子供ほどのサイズをした可愛らしくも不気味な鬼たち——雲使いだ。彼らは羽衣を身に纏い、手に持った魔法の鞭を振るうことで、空に立ち込める凶悪な雷雲を自在に生成し、操る力を持っている。
「「「アイアイサーッ!!」」」
雲使い達が鞭を振るうと、竜王山の空が禍々しい暗雲によって覆い尽くされていく。
地上では、竜人族の長であるドルニカが、血煙を上げながら魑魅魍魎の群れの中央で猛威を振るっていた。

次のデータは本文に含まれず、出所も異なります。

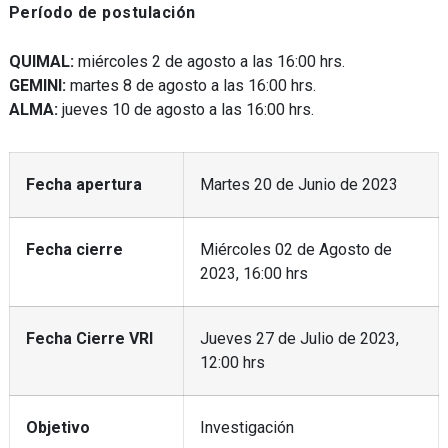
Período de postulación
QUIMAL:
miércoles 2 de agosto a las 16:00 hrs.
GEMINI:
martes 8 de agosto a las 16:00 hrs.
ALMA:
jueves 10 de agosto a las 16:00 hrs.
Fecha apertura
Martes 20 de Junio de 2023
Fecha cierre
Miércoles 02 de Agosto de
2023, 16:00 hrs
Fecha Cierre VRI
Jueves 27 de Julio de 2023,
12:00 hrs
Objetivo
Investigación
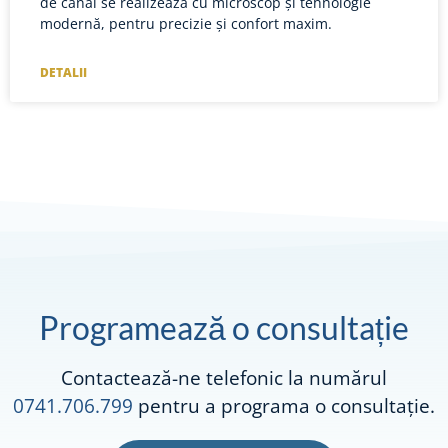
de canal se realizează cu microscop și tehnologie
modernă, pentru precizie și confort maxim.
DETALII
Programează o consultație
Contactează-ne telefonic la numărul
0741.706.799
pentru a programa o consultație.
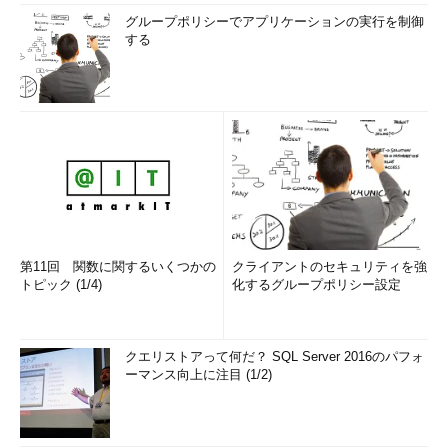
グループポリシーでアプリケーションの実行を制御
する
第11回 関数に関するいくつかの
クライアントのセキュリティを強
トピック (1/4)
化するグループポリシー設定
クエリストアって何だ？ SQL Server 2016のパフォ
ーマンス向上に注目 (1/2)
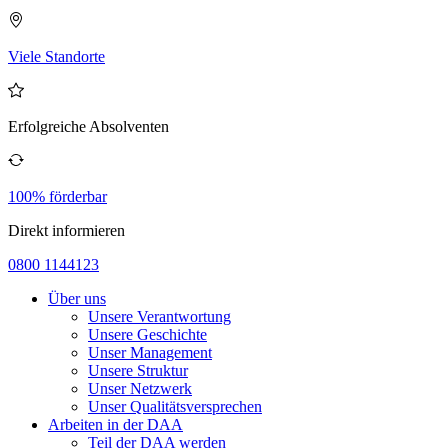
Viele Standorte
Erfolgreiche Absolventen
100% förderbar
Direkt informieren
0800 1144123
Über uns
Unsere Verantwortung
Unsere Geschichte
Unser Management
Unsere Struktur
Unser Netzwerk
Unser Qualitätsversprechen
Arbeiten in der DAA
Teil der DAA werden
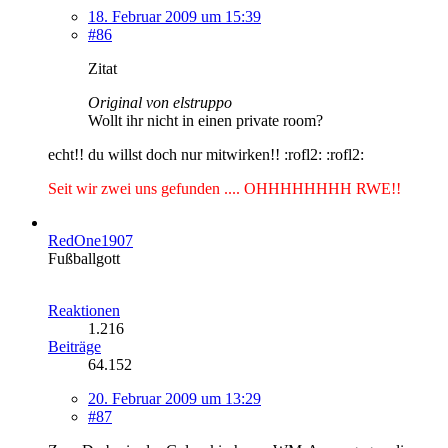
18. Februar 2009 um 15:39
#86
Zitat
Original von elstruppo
Wollt ihr nicht in einen private room?
echt!! du willst doch nur mitwirken!! :rofl2: :rofl2:
Seit wir zwei uns gefunden .... OHHHHHHHH RWE!!
RedOne1907
Fußballgott
Reaktionen
1.216
Beiträge
64.152
20. Februar 2009 um 13:29
#87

「チッ! こいつら、撃っても殴っても次から次へと地底から湧き出てきやがるッ!」
ドルニカは鬱陶しそうに叫ぶと、正面から飛びかかってきた魍魎の頭部を、鋼の如き巨大な拳で容赦なく叩き潰した!
ドガァンッ!
その直後、死角である背後からイノシシの姿をした巨大な魑魅が、猛烈な突進でドルニカの背中へ激突した!
バチィィンッ!
しかし、けたたましい金属音が響くだけで、ドルニカの身体は微動だにしない。竜人族の誇る鋼鉄よりも硬質な龍の鱗は、妖怪の体当たりなどかすり傷一つ負わせることはできないのだ。
「甘いんだよッ!」
ドルニカはバッと振り向くやいなや、丸太のような太い脚で豪快な後ろ回し蹴りを叩き込んだ!
ドスッッ!!
「ギャッ——!?」
強烈な一撃を受けたイノシシの魑魅は、頭部を木っ端微塵に吹き飛ばされて崩れ落ちた。
ドルニカだけでなく、彼が率いる竜人族の戦士たちは圧倒的な個の武力を誇り、次々と魑魅魍魎を撃破している。だが、無限に湧き出る敵の物量に押し込まれ、ジリジリと間合いを詰められつつあった。
「ぬぁぁぁッ!」
一人の竜人戦士が、正面から襲いかかってきた魍魎とガチリと手四つで組み合った。力比べで押し込むと、竜人戦士はそのまま無防備となった魍魎の腹部へ向けて、渾身の前蹴りを叩き込む!
グシャッ!
めり込む足先。魍魎は苦悶の声を上げて吹き飛ぶが、その背後からはさらに三匹、四匹と同族が押し寄せてくる。
戦場全体が底知れぬ泥沼の乱戦へと陥っていく中、空に立ち込めた黒雲から、いよいよ神々の残虐な閃光が解き放たれようとしていた。